THE SECURITY THEATER IS WORKING
Marathon's Steam reviews are telling a story Bungie probably didn't expect: players are genuinely grateful for the anti-cheat push, even though most can't see it working.
"Don't let them fool you, this game is a gem," writes one 332-hour player. That sentiment is echoing across reviews this week as Bungie's "enhanced detection system that targets specific cheat patterns" rolls out quietly in the background. Players aren't seeing dramatic ban waves or public executions of cheaters — they're just noticing fewer suspicious deaths.
The security update dropped with typical Bungie opacity: "We're continuously validating and tuning it to make sure we're catching real cheating." No numbers, no examples, no flashy announcements. Just the promise that the net is widening. Steam reviewers seem fine with that approach.
BUT THE REAL PROBLEM STAYS BROKEN
Here's where Steam reviews diverge from Bungie's priorities: the 6-stack abuse problem is driving away more players than cheaters ever did.
"Bungie really really needs to fix these [expletive] 6 man squads that people are abusing," writes a 236-hour veteran in a negative review. "Any map is ridiculous when you go in with your friends and have to go up against practically a 2 v 1."
That review captures the frustration better than any Reddit thread could: experienced players hitting the wall against coordinated teams. Meanwhile, Bungie just launched Enhanced Sponsored Kit Playlist on Perimeter — a crew-only queue that literally requires premade teams. The disconnect is stunning.
THE ONBOARDING CRISIS REMAINS
Steam's hour-played data exposes Marathon's biggest structural problem: players with under 50 hours are writing negative reviews, while 200+ hour veterans are singing the game's praises.
"I've played most if not all extraction shooters and cannot recommend this game," writes a 2-hour player. Compare that to a 250-hour veteran who simply quotes the game itself: "Assert: You will suffer, yet you will overcome. Assert: Your success is worth all your pain."
The gap between those two experiences is everything wrong with Marathon's new player experience. Bungie's focusing on catching cheaters and experimenting with sponsored kits while the fundamental learning curve drives away potential converts daily.
One 476-hour player gets it: "Realize you can get it back easily." That's the mindset shift Marathon requires, but nothing in the early game teaches that lesson. Players bounce off the brutality before discovering the actual loop.
THE VETERAN CONSENSUS
Steam's long-term players have reached a surprising consensus: Marathon succeeded despite its problems, not because Bungie fixed them.
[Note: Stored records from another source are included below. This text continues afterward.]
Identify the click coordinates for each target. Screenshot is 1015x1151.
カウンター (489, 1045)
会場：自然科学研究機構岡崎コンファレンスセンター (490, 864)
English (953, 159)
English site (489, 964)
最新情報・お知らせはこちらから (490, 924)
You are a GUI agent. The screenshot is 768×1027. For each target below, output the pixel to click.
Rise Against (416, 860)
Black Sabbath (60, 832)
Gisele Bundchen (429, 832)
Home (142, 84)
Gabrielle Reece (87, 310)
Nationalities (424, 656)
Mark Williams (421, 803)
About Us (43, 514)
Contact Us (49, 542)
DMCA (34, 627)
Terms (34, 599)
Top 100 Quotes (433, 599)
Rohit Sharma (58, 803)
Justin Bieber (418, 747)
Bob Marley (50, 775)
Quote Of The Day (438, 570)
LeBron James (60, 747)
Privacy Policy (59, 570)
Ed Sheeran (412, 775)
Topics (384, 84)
"Bungie took an idea I didn't like, a setting I wasn't thrilled about, and a loop I didn't know I could get into, and made me love it all," writes a 209-hour player. That's not praise for perfect design — that's admission that Marathon's magic happens despite its barriers.
The anti-cheat push might be working invisibly, but the visible problems — squad balancing, onboarding brutality, meaningful progression for casuals — remain exactly where they were six months ago. Steam reviewers are celebrating the gem they found, not the one Bungie thinks they're polishing.